The two men appearing at the tomb and at the Transfiguration throw light on the ministry of Jesus. But they also teach us that we must search much further back in the history of God's people if we are to enter fully into understanding that ministry, the meaning of the life and teaching of Jesus Christ, the meaning of his suffering, death and resurrection. Moses and Elijah are the Law and the Prophets, the two main parts of the Hebrew scriptures. Later in Luke 24 we will read how Jesus joined two disciples on the road to Emmaus and opened the meaning of the scriptures for them, beginning with Moses and all the prophets. On the return of those two disciples to Jerusalem, Jesus appeared again, this time to all the disciples gathered there, and taught them that everything written about him in the law, the prophets and the psalms, had to come true.

The whole story, from the very beginning, has to be re-read in view of the ending and this is what we have been doing tonight in the Easter Vigil, reading from the law, the prophets and the writings, in order to understand who Jesus is and what his mission is. In re-telling his story we see our own story also everywhere in these scriptures, we hear about exile and exodus, about Abraham and creation, we hear about fear and joy, hope and desperation, loss and restoration. Above all tonight we hear about resurrection, that God, the living and true God, is God of life, of justice, of faithfulness.

The women are the first witnesses to the resurrection. Their preaching meets with disbelief on the part of the apostles and the rest of the disciples who regard it as 'pure nonsense'. So there is a transition to be made, an expansion of consciousness we might say, a radically new understanding. The angels offer their help. The stones to be removed are not just physical ones. The reading from Ezekiel speaks about the hearts of stone that need to be removed from human beings if they are to be given hearts of flesh. The God of creation re-affirms his work in the resurrection. By raising Jesus from the dead he says once again of creation that it is very good. There was evening and now there is morning, the eighth day, the day of the new creation, on which the created image of God comes to be in a way that cannot be touched by sin. And this is the risen Lord.

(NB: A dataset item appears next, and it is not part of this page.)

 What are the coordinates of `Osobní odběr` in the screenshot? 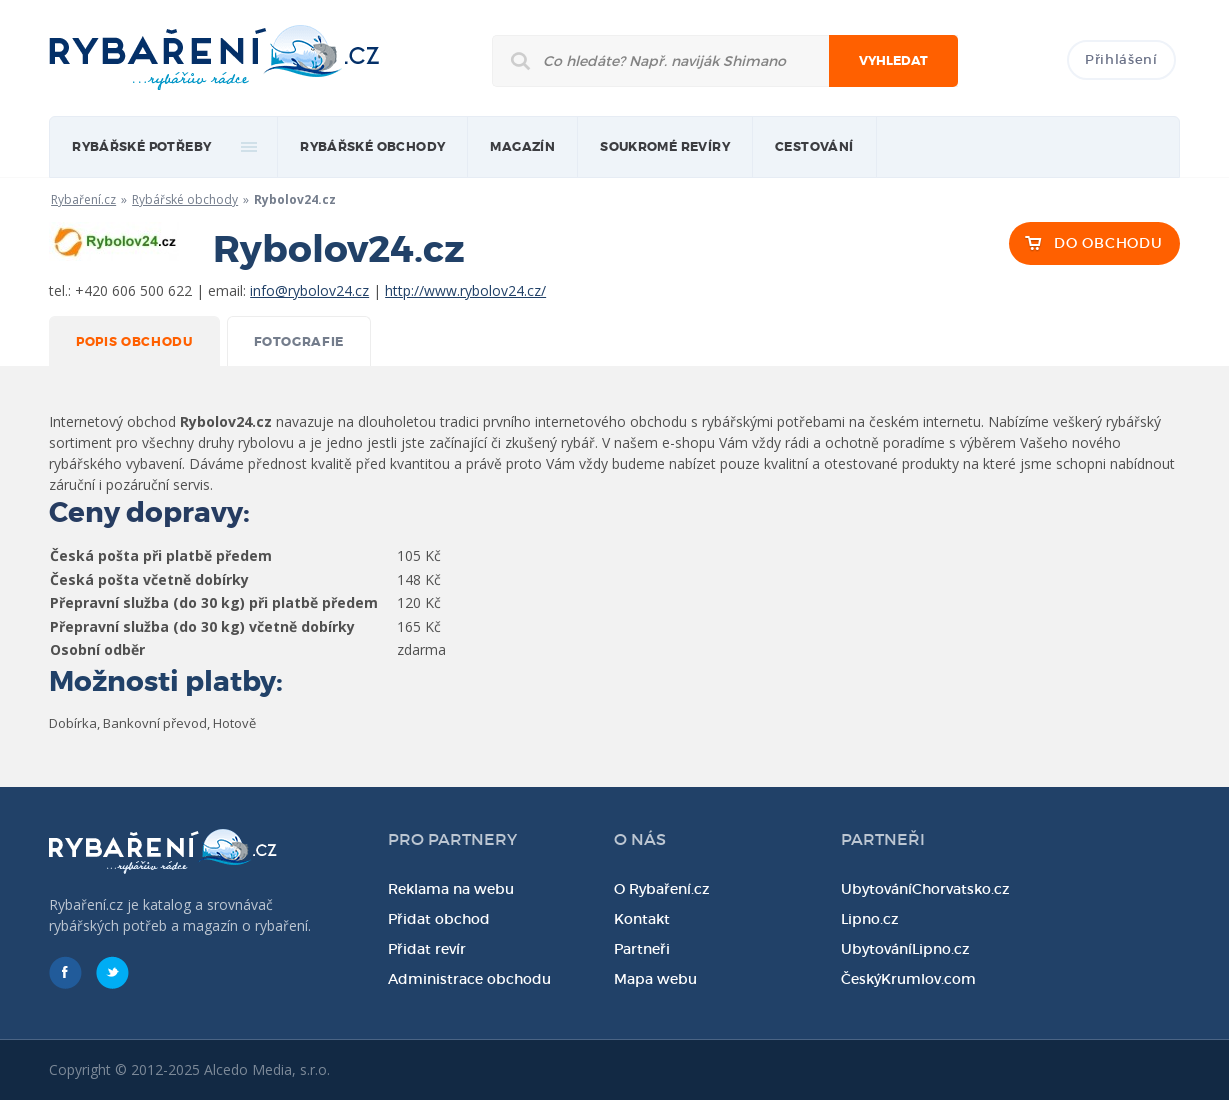 It's located at (97, 649).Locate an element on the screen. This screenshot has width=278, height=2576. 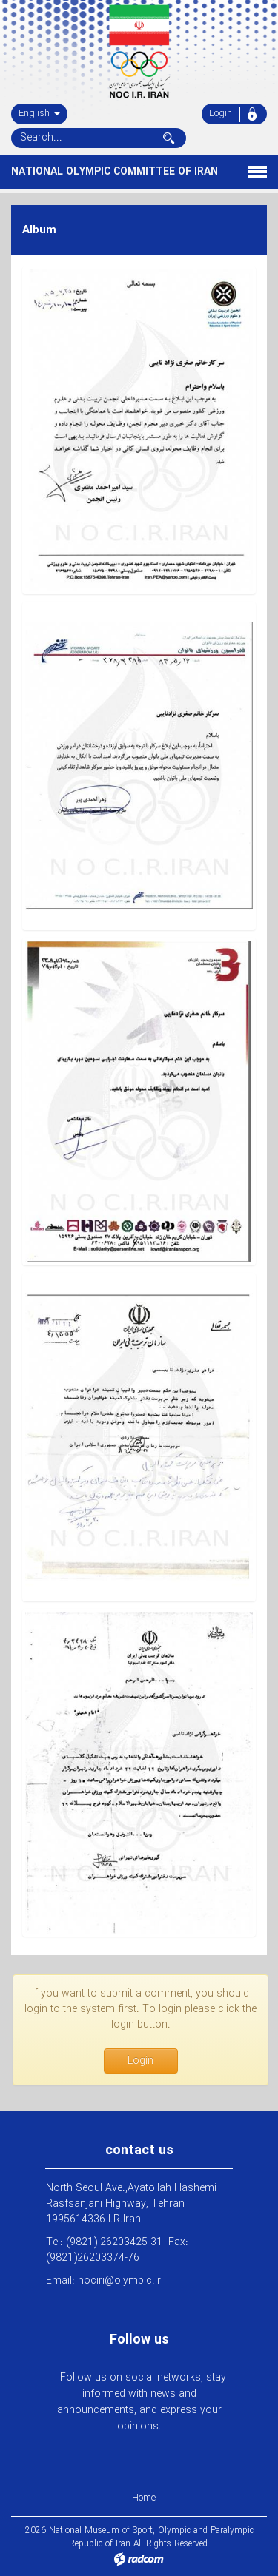
English is located at coordinates (39, 113).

He rose, and shares his risen life with us, not to make us angels but to make us human. Luke is described by Dante as scriba mansuetudinis Christi, the scribe of the gentleness of Christ, showing us Jesus full of tenderness and compassion. We saw it in the words of Jesus from the cross recounted by Luke: Father, forgive them, for they know not what they do; today you will be with me in paradise; Father, into your hands I commend my spirit.

The resurrection of Jesus means resurrection for all of humanity because Jesus is the head of all humanity. The grace that is his as the only Son of the Father, Son of God and Son of Man, is for all human beings and not just for him alone. And the resurrection of Jesus means new life now, not just in the future, a transformed life, as we emerge from the death that comes with sin to the life that comes with being united to God. This is not to remove us from this world and its concerns but rather to insert us even more fully within them, not as spiritualised beings but as humanised beings.

Tonight we are born again, not as super-human or super-spiritual beings but simply as human beings, as we were meant to be. God's desire from the beginning was a creature made in God's own image. He has finally found such a creature, in Jesus of Nazareth, and now he calls all men and women to associate themselves with Jesus, to be re-fashioned through his work into images of the Eternal Father, brothers and sisters of Jesus, temples of the Holy Spirit.